Flash forward to today: The updates are more sparse, as if DeWitt knows that the glory of being the next Penny Arcade has passed him by, and the characters are now wearing relatively normal outfits, as the days of gamer loyalty have passed them by (with some exceptions). Jokes are now about what to call bouncy castles. Serioustalk, y’all — Fanboys has gotten all dads up. (DeWitt himself would likely be the first person to admit this.)

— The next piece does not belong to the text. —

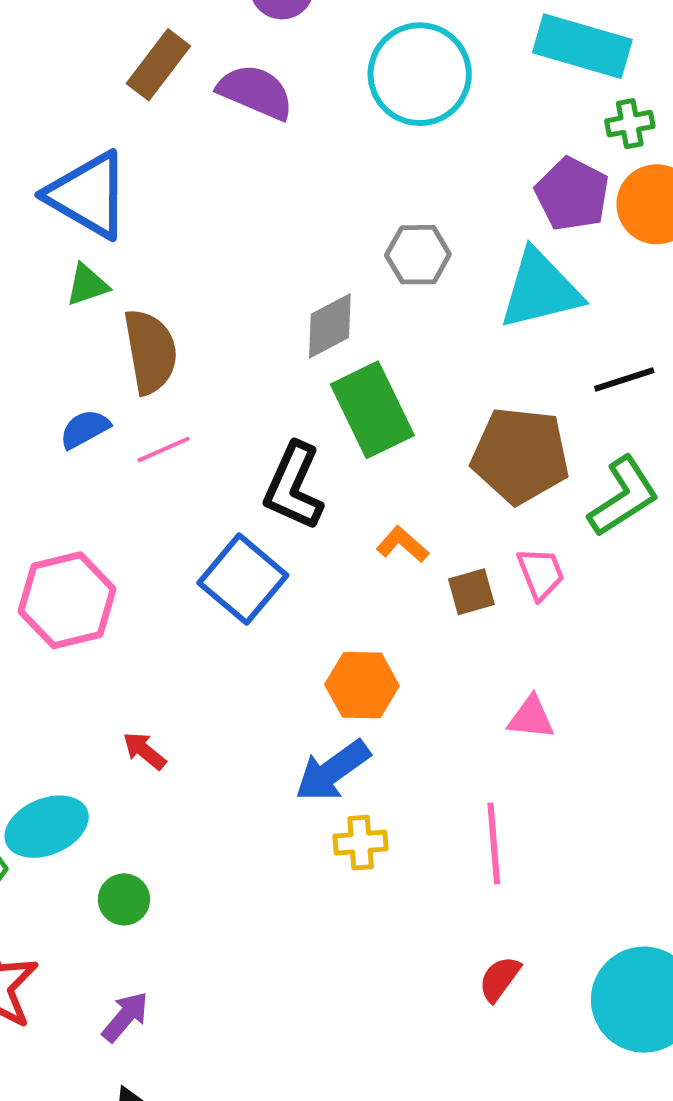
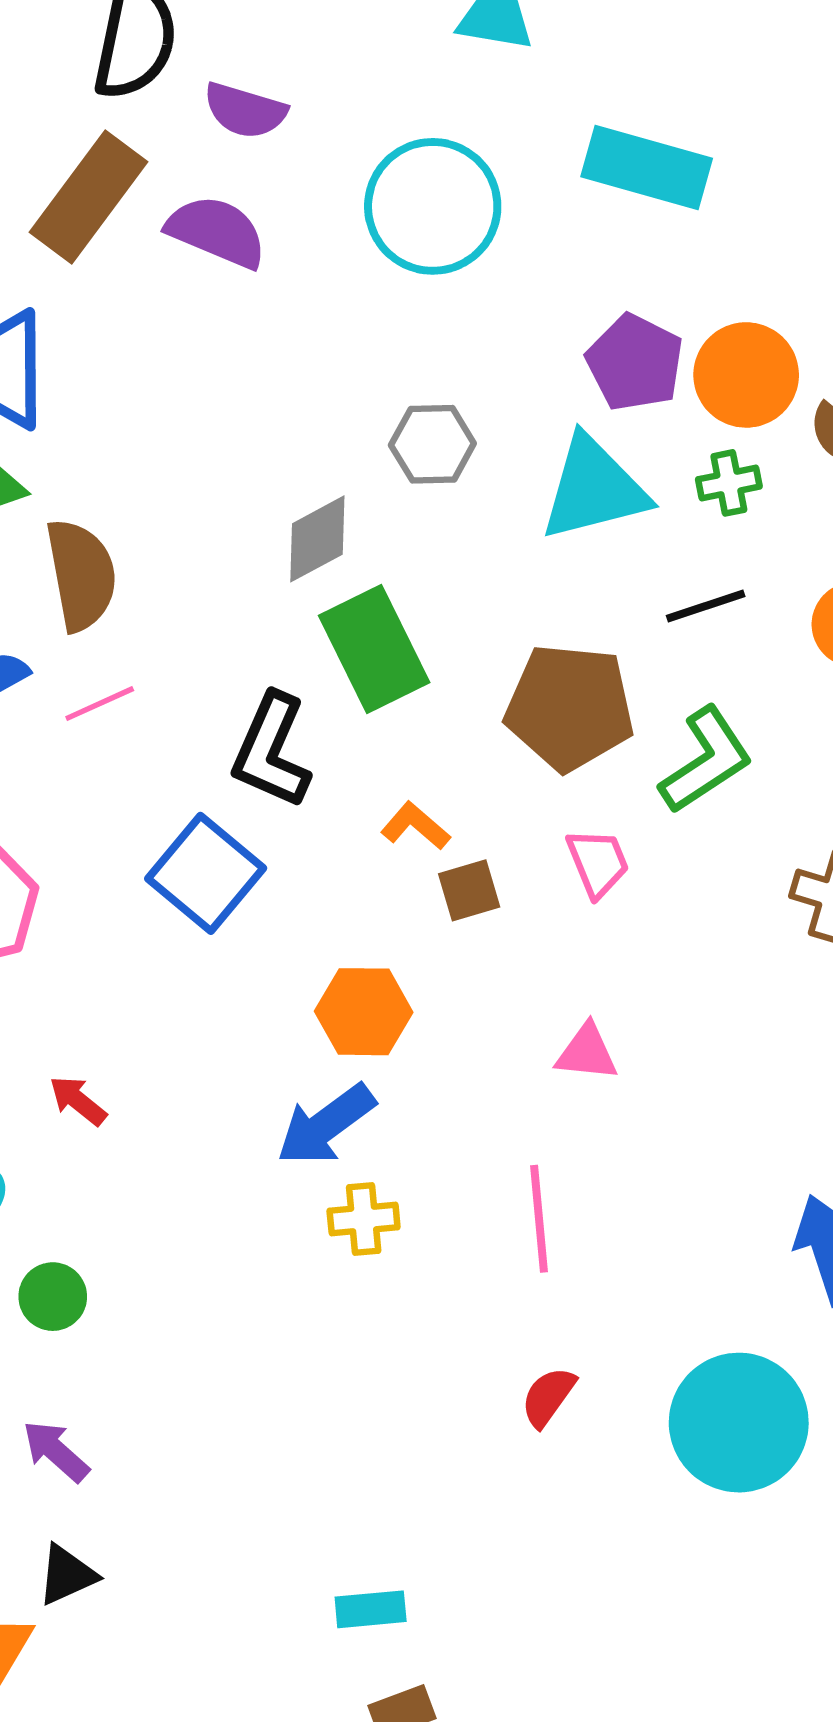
brown rectangle: (158, 65) -> (88, 197), size x1.4
green cross: (630, 124) -> (729, 483), moved
brown square: (471, 592) -> (469, 890), moved
purple arrow: (125, 1017) -> (56, 1451), turned -88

That extends to the storytelling, which has moved beyond dudes comically getting their heads blown up to characters struggling with midlife crises. Seriously! 2012’s “Red Letter Day” finds Sylvia, the hardcore Xbox advocate, dissatisfied with her day job. Her anxieties fuel a dream journey that’s inked, colored and composed like a Spümcø cartoon. There’s some violence here, but compared to early Fanboys it’s almost zenlike: When Paul suddenly stomps on the brakes, Sylvia smashes her head on the dash. Her nose bleeds; blood stains her face and her palms. Paul smugly dismisses it, saying, “Lemmy, tell her she’s beautiful.”
Sylvia has reached a mental breaking point. After quitting her job in a fit of fury, she gets a break when the boys decide to buy her a toy store that she has fond memories of as a kid. She uses the building to follow her dreams by turning it into a video game store.

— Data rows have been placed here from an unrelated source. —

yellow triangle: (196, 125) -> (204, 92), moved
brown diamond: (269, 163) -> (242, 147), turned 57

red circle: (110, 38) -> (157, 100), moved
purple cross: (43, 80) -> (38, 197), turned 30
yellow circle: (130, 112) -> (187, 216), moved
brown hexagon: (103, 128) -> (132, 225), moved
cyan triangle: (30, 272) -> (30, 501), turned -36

It’s similar to a Ctrl+Alt+Del development that ran before Buckley rebooted the series: Ethan takes ownership of a video game store after a typically wacky deus ex machina where the owner simply hands over the deed. Perhaps Fanboys is simply mimicking other gaming comics again? If it is, I’d like to think Fanboys is the one that’s doing the story right.
What sets Fanboys apart is the story’s tone. It’s not about being a child forever, but about the pains of growing up. “Red Letter Day” is melancholy and reflective … with an almost Lynchian flavor. In her dreams, Sylvia’s boyfriend is a shirtless, musclebound hunk, and Paul is killed repeatedly. Then, in the real world, the first customer inexplicably is a giant with bloodstained money. Is it a video game reference? Maybe it is! But I prefer being a little in the dark and imagining this scene as a strange nonsequitur that confidently strides the line between creepiness and comedy.
If you’re not a big gamer, the big reason to be reading Fanboys is DeWitt’s emphasis on rendering silly faces. He succeeds in silent moments that are a study in conveying a story through contorted facial expressions: bulgy eyes, curled lips, flared nostrils. The same image gets repeated so we can see one face’s slow motion transformation. It’s a conscious statement that seems to say, “This may be a comic about video games, but I care about the art of cartooning, too.”